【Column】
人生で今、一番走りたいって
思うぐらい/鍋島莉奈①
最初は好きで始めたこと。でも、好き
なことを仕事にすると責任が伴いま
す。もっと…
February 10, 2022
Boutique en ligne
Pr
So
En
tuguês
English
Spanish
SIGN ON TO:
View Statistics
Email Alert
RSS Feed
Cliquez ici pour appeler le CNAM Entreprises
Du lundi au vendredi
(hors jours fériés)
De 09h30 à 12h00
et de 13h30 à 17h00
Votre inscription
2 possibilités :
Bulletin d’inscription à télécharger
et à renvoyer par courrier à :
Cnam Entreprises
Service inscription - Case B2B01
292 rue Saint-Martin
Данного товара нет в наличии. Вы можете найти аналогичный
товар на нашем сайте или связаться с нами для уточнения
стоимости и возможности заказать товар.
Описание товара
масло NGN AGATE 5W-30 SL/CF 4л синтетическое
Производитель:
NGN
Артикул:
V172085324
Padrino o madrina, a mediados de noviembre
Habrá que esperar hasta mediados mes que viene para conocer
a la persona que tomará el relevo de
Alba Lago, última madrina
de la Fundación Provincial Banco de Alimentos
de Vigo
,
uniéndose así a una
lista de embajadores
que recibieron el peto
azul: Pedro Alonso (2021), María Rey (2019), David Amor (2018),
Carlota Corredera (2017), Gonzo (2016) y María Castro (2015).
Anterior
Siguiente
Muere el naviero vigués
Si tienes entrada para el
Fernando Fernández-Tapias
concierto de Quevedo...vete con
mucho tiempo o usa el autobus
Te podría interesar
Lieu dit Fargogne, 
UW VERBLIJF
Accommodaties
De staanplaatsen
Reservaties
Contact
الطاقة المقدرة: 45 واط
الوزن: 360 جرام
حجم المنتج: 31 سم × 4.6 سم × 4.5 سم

----------------------------------------

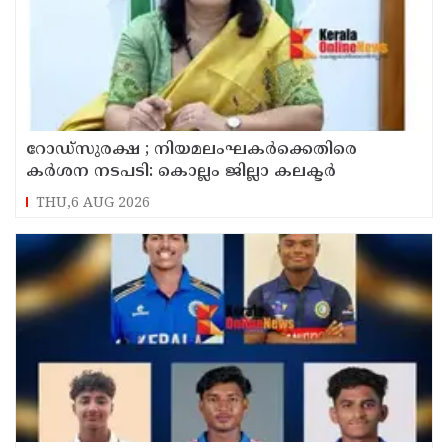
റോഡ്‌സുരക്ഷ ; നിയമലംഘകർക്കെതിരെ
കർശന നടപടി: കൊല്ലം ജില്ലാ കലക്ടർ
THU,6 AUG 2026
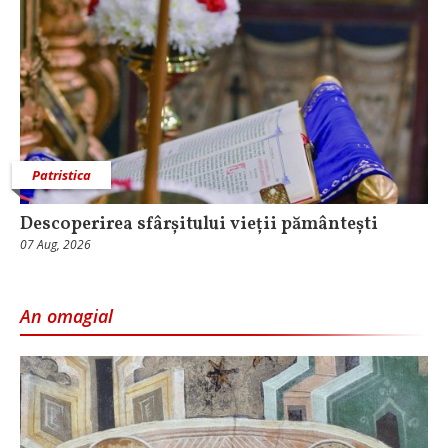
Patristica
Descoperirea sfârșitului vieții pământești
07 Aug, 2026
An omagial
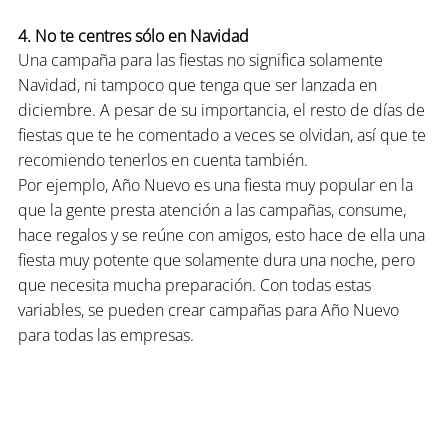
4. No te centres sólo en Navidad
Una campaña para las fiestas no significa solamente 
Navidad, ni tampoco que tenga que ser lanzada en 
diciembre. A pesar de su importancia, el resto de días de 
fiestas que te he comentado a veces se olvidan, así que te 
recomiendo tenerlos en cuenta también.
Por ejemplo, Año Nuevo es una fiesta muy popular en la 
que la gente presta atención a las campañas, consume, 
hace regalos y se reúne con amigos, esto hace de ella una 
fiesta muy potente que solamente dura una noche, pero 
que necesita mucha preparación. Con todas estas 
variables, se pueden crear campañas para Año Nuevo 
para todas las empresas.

----------------------------------------

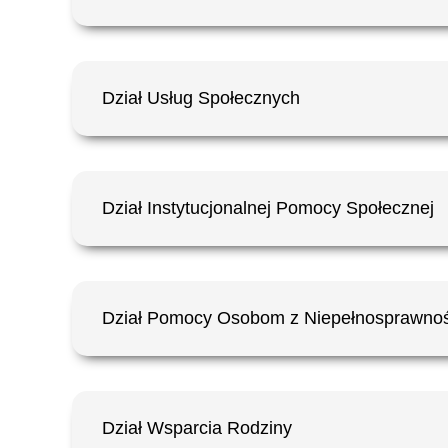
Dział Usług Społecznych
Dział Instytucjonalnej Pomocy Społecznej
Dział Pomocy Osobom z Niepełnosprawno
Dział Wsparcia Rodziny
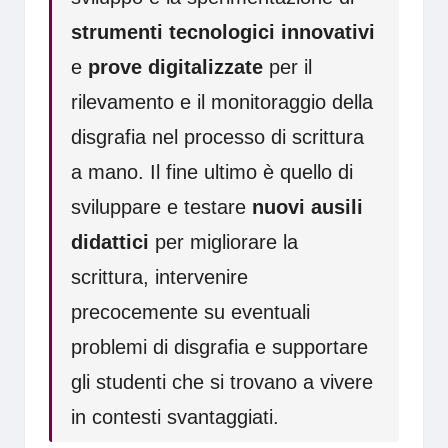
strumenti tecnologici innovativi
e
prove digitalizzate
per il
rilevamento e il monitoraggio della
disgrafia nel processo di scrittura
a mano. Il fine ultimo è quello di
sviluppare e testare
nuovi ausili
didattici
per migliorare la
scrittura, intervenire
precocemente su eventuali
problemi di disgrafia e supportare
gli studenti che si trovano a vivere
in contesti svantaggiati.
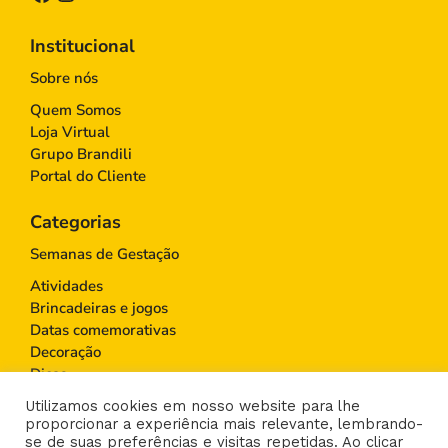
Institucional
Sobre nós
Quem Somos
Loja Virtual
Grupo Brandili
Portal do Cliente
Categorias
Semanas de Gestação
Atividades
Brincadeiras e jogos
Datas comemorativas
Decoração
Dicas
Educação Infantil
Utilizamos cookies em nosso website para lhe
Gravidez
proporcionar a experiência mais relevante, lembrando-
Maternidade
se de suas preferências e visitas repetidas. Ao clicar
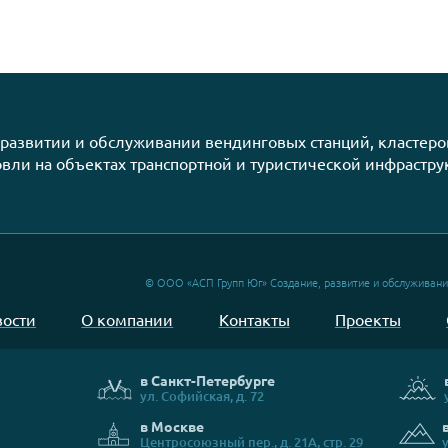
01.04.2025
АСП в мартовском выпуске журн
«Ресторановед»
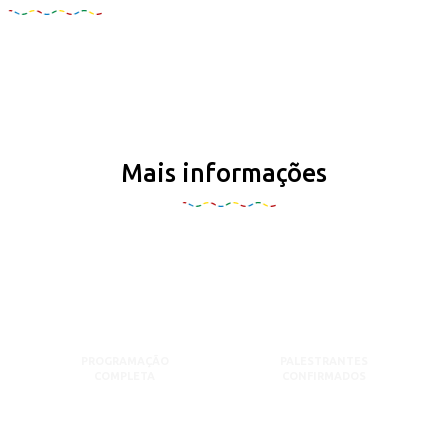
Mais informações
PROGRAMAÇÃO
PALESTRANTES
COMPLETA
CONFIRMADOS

----------------------------------------

Your assignment:
Reproduce the entries above exactly, but only the lines between the line holding "Данного товара нет" and the line holding "حجم المنتج: 31 سم × 4.6 سم × 4.5 سم", inclusive.

Completed exercise:
Данного товара нет в наличии. Вы можете найти аналогичный
товар на нашем сайте или связаться с нами для уточнения
стоимости и возможности заказать товар.
Описание товара
масло NGN AGATE 5W-30 SL/CF 4л синтетическое
Производитель:
NGN
Артикул:
V172085324
Padrino o madrina, a mediados de noviembre
Habrá que esperar hasta mediados mes que viene para conocer
a la persona que tomará el relevo de
Alba Lago, última madrina
de la Fundación Provincial Banco de Alimentos
de Vigo
,
uniéndose así a una
lista de embajadores
que recibieron el peto
azul: Pedro Alonso (2021), María Rey (2019), David Amor (2018),
Carlota Corredera (2017), Gonzo (2016) y María Castro (2015).
Anterior
Siguiente
Muere el naviero vigués
Si tienes entrada para el
Fernando Fernández-Tapias
concierto de Quevedo...vete con
mucho tiempo o usa el autobus
Te podría interesar
Lieu dit Fargogne, 
UW VERBLIJF
Accommodaties
De staanplaatsen
Reservaties
Contact
الطاقة المقدرة: 45 واط
الوزن: 360 جرام
حجم المنتج: 31 سم × 4.6 سم × 4.5 سم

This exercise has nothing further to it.